1990 was the worst year in the history of Orange County sports.
No ifs, ands, buts, substitutions or other nominees accepted.
Don’t give us 1966. Sure, that’s when the Angels moved to Anaheim Stadium. There was still some darned good high school football played around here, mister.
Don’t give us 1982. The Rams were 2-7 disasters that year, but the Angels saved their greatest playoff choke until 1986.
Don’t give us 1987. The Rams may have lost nine games and Eric Dickerson and the Angels may have tied for last, but the Cal State Fullerton football team and the UC Irvine basketball team didn’t go months without winning a game.
Unfortunately, someone had to give us 1990. We can’t give it back. This was the year somebody in operations decided to give Atlanta and Cleveland a break and bust some chops out West for a change. So Atlanta got the Olympics, Cleveland got Sandy Alomar, Jr. . . . and Orange County got the shaft.
Being bad is bad enough. But most years, you learn this about your teams well in advance, so you have time to prepare and maybe buy some good books. Not this one. The Rams and the Angels promised their fans the moon--there would be Super Bowls, there would be Mark Langston no-hitters--only to run them through the worst kind of imaginable hell on earth.
The Rams were going to win it all. Sports Illustrated said so. In January, the Rams eclipsed everyone this side of San Francisco and would have cold-cocked Denver in Super XXIV if given the chance. By September, odds were that San Francisco would finally get bored and the Rams, with Jim Everett beating clocks and Curt Warner turning his back, couldn’t help but break through.

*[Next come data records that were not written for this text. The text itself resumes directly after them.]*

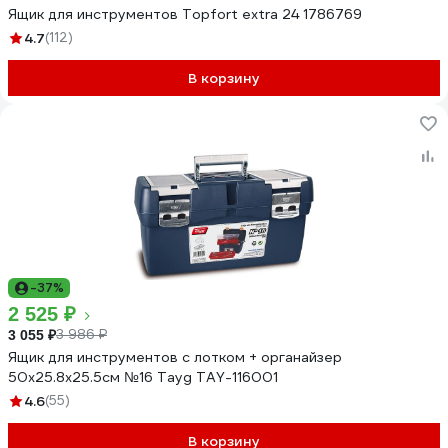
Ящик для инструментов Topfort extra 24 1786769
4.7
(112)
В корзину
-37%
2 525 ₽
3 986 ₽
3 055 ₽
Ящик для инструментов с лотком + органайзер
50х25.8х25.5см №16 Tayg TAY-116001
4.6
(55)
В корзину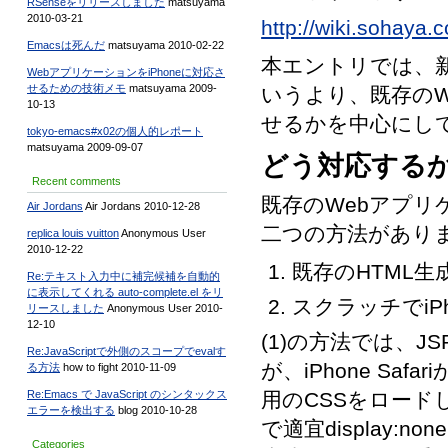
RSenseをリリースしました
matsuyama
2010-03-21
http://wiki.sohaya.
Emacsは死んだ
matsuyama 2010-02-22
本エントリでは、新
WebアプリケーションをiPhoneに対応さ
せるための技術メモ
matsuyama 2009-
いうより、既存のW
10-13
せるかを中心にし
tokyo-emacs#x02の個人的レポート
matsuyama 2009-09-07
どう対応する
Recent comments
既存のWebアプリ
Air Jordans
Air Jordans 2010-12-28
二つの方法があり
replica louis vuitton
Anonymous User
2010-12-22
既存のHTML
Re:テキスト入力中に補完候補を自動的
に表示してくれる auto-complete.el をリ
スクラッチでiP
リースしました
Anonymous User 2010-
12-10
(1)の方法では、
Re:JavaScriptで外側のスコープでevalす
が、iPhone Sa
る方法
how to fight 2010-11-09
用のCSSをロード
Re:Emacs で JavaScript のシンタックス
エラーを検出する
blog 2010-10-28
で適宜display
Categories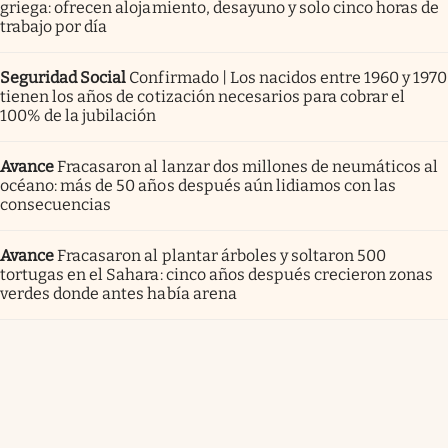
griega: ofrecen alojamiento, desayuno y solo cinco horas de
trabajo por día
Seguridad Social
Confirmado | Los nacidos entre 1960 y 1970
tienen los años de cotización necesarios para cobrar el
100% de la jubilación
Avance
Fracasaron al lanzar dos millones de neumáticos al
océano: más de 50 años después aún lidiamos con las
consecuencias
Avance
Fracasaron al plantar árboles y soltaron 500
tortugas en el Sahara: cinco años después crecieron zonas
verdes donde antes había arena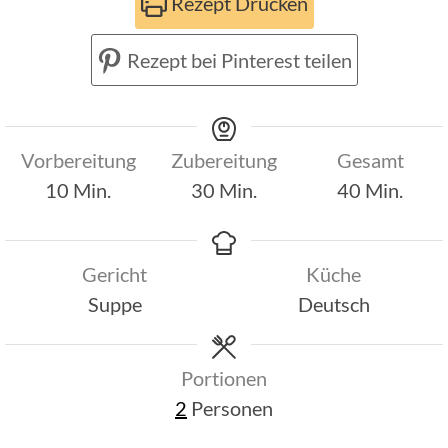
Rezept Drucken
Rezept bei Pinterest teilen
Vorbereitung
Zubereitung
Gesamt
Minuten
Minuten
Minuten
10
Min.
30
Min.
40
Min.
Gericht
Küche
Suppe
Deutsch
Portionen
2
Personen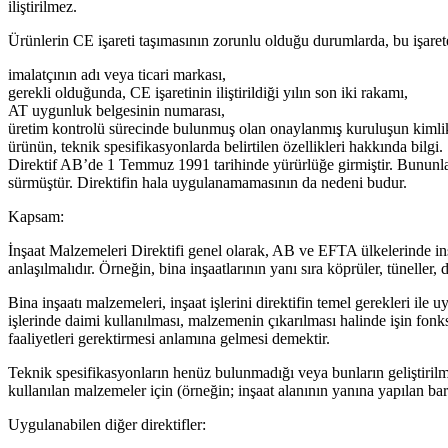
iliştirilmez.
Ürünlerin CE işareti taşımasının zorunlu olduğu durumlarda, bu işaret
imalatçının adı veya ticari markası,
gerekli olduğunda, CE işaretinin iliştirildiği yılın son iki rakamı,
AT uygunluk belgesinin numarası,
üretim kontrolü sürecinde bulunmuş olan onaylanmış kuruluşun kimli
ürünün, teknik spesifikasyonlarda belirtilen özellikleri hakkında bilgi.
Direktif AB’de 1 Temmuz 1991 tarihinde yürürlüğe girmiştir. Bununla b
sürmüştür. Direktifin hala uygulanamamasının da nedeni budur.
Kapsam:
İnşaat Malzemeleri Direktifi genel olarak, AB ve EFTA ülkelerinde in
anlaşılmalıdır. Örneğin, bina inşaatlarının yanı sıra köprüler, tüneller,
Bina inşaatı malzemeleri, inşaat işlerini direktifin temel gerekleri ile 
işlerinde daimi kullanılması, malzemenin çıkarılması halinde işin fon
faaliyetleri gerektirmesi anlamına gelmesi demektir.
Teknik spesifikasyonların henüz bulunmadığı veya bunların geliştirilme
kullanılan malzemeler için (örneğin; inşaat alanının yanına yapılan bar
Uygulanabilen diğer direktifler: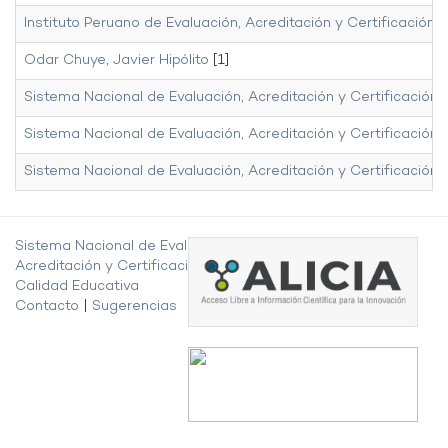
Instituto Peruano de Evaluación, Acreditación y Certificación
Odar Chuye, Javier Hipólito
[1]
Sistema Nacional de Evaluación, Acreditación y Certificación 
Sistema Nacional de Evaluación, Acreditación y Certificación
Sistema Nacional de Evaluación, Acreditación y Certificación
Sistema Nacional de Evaluación,
Acreditación y Certificación de la
Calidad Educativa
Contacto
|
Sugerencias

The Angels weren’t necessarily going to win it all, but they were damn well going to match Oakland arm-for-arm. You have Dave Stewart, we have Mark Langston, thanks to 16 more of Gene Autry’s millions. You have Bob Welch, we have Chuck Finley. You have Mike Moore, we have Bert Blyleven. With a little more offensive pop, who knows?--and on May 11, the Angels landed Dave Winfield.
A big deal?
The Angels couldn’t even stay in the race long enough to greet Winfield in fifth place. After 30 games, they were tied for last--11-19, 12 games out. This included three victories in their first four games, including Langston’s brazen debut: A combined no-hitter with Mike Witt. Afterward, Autry said he hoped Langston could do it two or three more times.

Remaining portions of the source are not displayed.